The reader wants to reach the storefront, transact, and leave without their real identity being linked to their market account or their host operating system being compromised.
Adversaries we assume
Phishing operators. The most common adversary. Their goal is to capture credentials and drain wallets. Defence covered in the phishing report.
Casual chain surveillance. Someone with public chain-analysis tools who might link a market deposit address to a KYC exchange withdrawal. Defence: Monero, or Bitcoin routed through a fresh wallet or swap first.
Storefront database seizure. Historical pattern where a market operator's infrastructure is seized and the reader database is examined. Defence: no reused identifiers, no long-term wallet balance, PGP encryption over anything sensitive.
Compromised Tor Browser install. Reader downloaded Tor Browser from a fake source, or installed extensions that fingerprint them uniquely. Defence: torproject.org only, no extensions, security slider on Safest.
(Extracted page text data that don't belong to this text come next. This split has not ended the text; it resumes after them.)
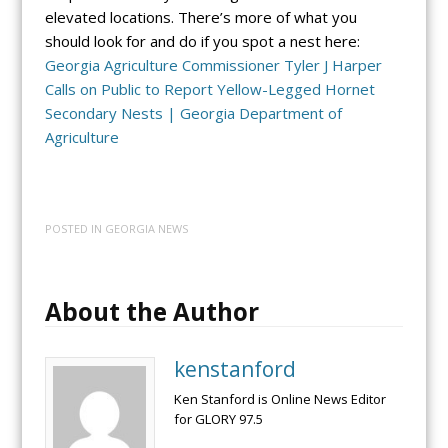
elevated locations. There’s more of what you
should look for and do if you spot a nest here:
Georgia Agriculture Commissioner Tyler J Harper
Calls on Public to Report Yellow-Legged Hornet
Secondary Nests | Georgia Department of
Agriculture
POSTED IN
GEORGIA NEWS
About the Author
kenstanford
Ken Stanford is Online News Editor
for GLORY 97.5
Adversaries we do not model
State-level targeted attack. If a national security agency specifically wants your identity linked to your Nexus account, the defences described here are not sufficient. Do not use the Bureau's material as a threat model for that adversary. Consult specialists.
Physical compromise. If someone with physical access to your device is your adversary, the compromise is already complete before you open Tor Browser. Defences in that scenario are hardware-encrypted disks, boot-from-USB systems like Tails, and habits well outside the scope of this Bureau.
Insider Nexus operator. We assume the operator is not actively adversarial. If the operator is compromised or turns adversarial, the 2 of 3 multisig closes one class of attacks (wallet drainage), but the reader database is still at risk.
Trade-offs we accept
Convenience versus privacy. The Bureau consistently recommends the more private option (Monero over Bitcoin, PGP over plaintext, Tor Browser over a regular browser with a VPN). This costs the reader minutes of setup and workflow friction. We think the trade is worth it. Not everyone will.
Operational sophistication versus reader onboarding cost. The strongest defences (Tails on USB, dedicated hardware, own-node Monero) are more effort than most readers will accept. The Bureau recommends the strongest defences a typical reader will actually implement, not the theoretically strongest defences that no one implements.
When to escalate beyond Bureau recommendations
If your threat model includes a state-level adversary, use Tails on dedicated hardware, never touch the storefront from your host operating system, and consult a security specialist for anything beyond that.
If your threat model includes physical compromise of your device, do not use the storefront at all from that device.
If your threat model includes needing plausible deniability about ever having accessed the storefront, use Tails, do not enable persistent storage, and reboot after every session.